Oleh : Sugiyanto (SGY)
Ketua Himpunan Masyarakat Nusantara (HASRAT)
Dari pengamatan saya, seluruh tindakan dan sikap Gubernur DKI Jakarta Pramono Anung selama ini dijalankan dengan penuh kebijaksanaan, kelembutan, dan kebaikan hati. Namun, sejauh ini ia tampaknya belum menunjukkan ketegasan yang kuat dan sikap “galak,” khususnya dalam hal pemberian sanksi kepada pejabat maupun pihak lain yang seharusnya paling bertanggung jawab.
Namun, dalam hal kinerja dan tanggung jawab, tidak perlu diragukan. Sejak dilantik pada 20 Februari 2025 oleh Presiden Prabowo Subianto, Gubernur DKI Jakarta Pramono Anung bergerak cepat menata kota dan membenahi birokrasi. Ia datang dengan modal besar: pengalaman panjang sebagai Sekretaris Kabinet selama dua periode di era Presiden Joko Widodo.
Politikus senior Partai Demokrasi Indonesia Perjuangan (PDIP) ini dikenal memiliki rekam jejak politik yang kuat serta komitmen nyata terhadap reformasi birokrasi dan peningkatan pelayanan publik. Salah satu langkah strategis yang diambilnya adalah pelantikan serentak 59 dari 61 jabatan struktural pada 7 Mei 2025. Tindakan ini sekaligus mengakhiri praktik penunjukan Pelaksana Tugas (Plt) secara berkepanjangan.
Program 100 Hari Kerja Gubernur Pramono Anung dan Wakil Gubernur Rano Karno menunjukkan hasil nyata, dengan sejumlah target tercapai tepat waktu dan kinerja positif yang berlanjut.

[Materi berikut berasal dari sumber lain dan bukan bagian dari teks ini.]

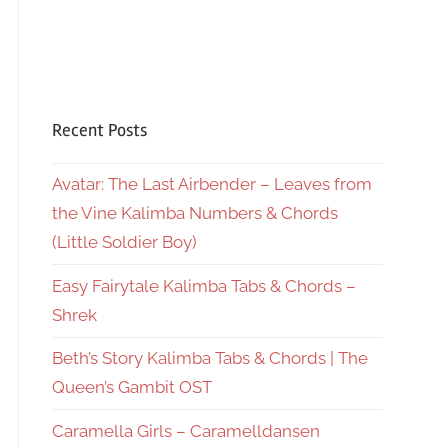
Recent Posts
Avatar: The Last Airbender – Leaves from
the Vine Kalimba Numbers & Chords
(Little Soldier Boy)
Easy Fairytale Kalimba Tabs & Chords –
Shrek
Beth’s Story Kalimba Tabs & Chords | The
Queen’s Gambit OST
Caramella Girls – Caramelldansen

Apresiasi publik terhadap kepemimpinan mereka tercermin dalam survei Litbang Kompas pada 10–14 Juni 2025, yang menunjukkan 64,5 persen responden puas terhadap kinerja Pramono, bahkan sebagian sangat puas. Temuan ini memperkuat legitimasi politik dan administratif pasangan Pramono-Rano.
Di luar aspek manajerial, Pramono Anung dikenal sebagai pemimpin yang cerdas, teliti, dan penuh empati. Ia sangat berhati-hati dalam menyusun kebijakan, namun tegas dalam memastikan anggaran digunakan secara efektif dan transparan. Komitmennya terhadap efisiensi APBD dan percepatan digitalisasi layanan publik mencerminkan keberpihakan pada prinsip-prinsip tata kelola pemerintahan yang baik (good governance).
Namun, karakter kepemimpinan Gubernur DKI Jakarta Pramono Anung yang lembut dan cenderung kompromistis perlu diimbangi dengan ketegasan, bahkan sikap galak jika diperlukan. Kebaikan hatinya bisa menjadi celah bagi pihak-pihak tertentu dan aktor-aktor oportunistik di Jakarta untuk mengejar kepentingan pribadi.
Gubernur Perlu Mengganti Pejabat yang Telah Menjabat Lebih dari 5 Tahun dan Bisa Mencopot Pejabat yang Belum Genap 2 Tahun Masa Tugas.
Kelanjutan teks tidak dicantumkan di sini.